→ **YOUR OBJECTIVE**
Search the data for the word "bruker". Reproduce every line where it is found.

Page-level text extractions:
↓

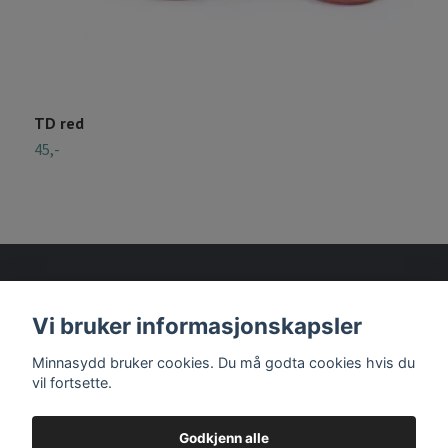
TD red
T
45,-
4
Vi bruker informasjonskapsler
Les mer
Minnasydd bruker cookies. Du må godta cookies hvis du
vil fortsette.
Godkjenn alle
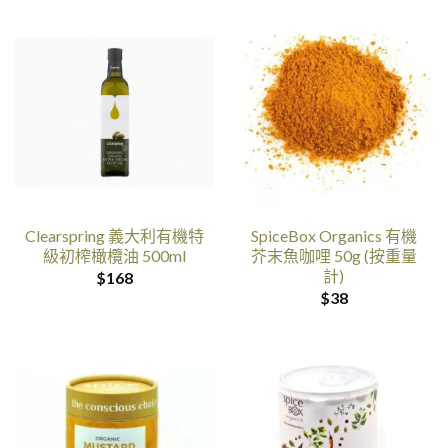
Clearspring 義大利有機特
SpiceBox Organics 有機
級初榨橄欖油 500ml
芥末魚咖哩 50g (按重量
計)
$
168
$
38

↑

→ **ANSWER BOX**
Vi bruker informasjonskapsler
Minnasydd bruker cookies. Du må godta cookies hvis du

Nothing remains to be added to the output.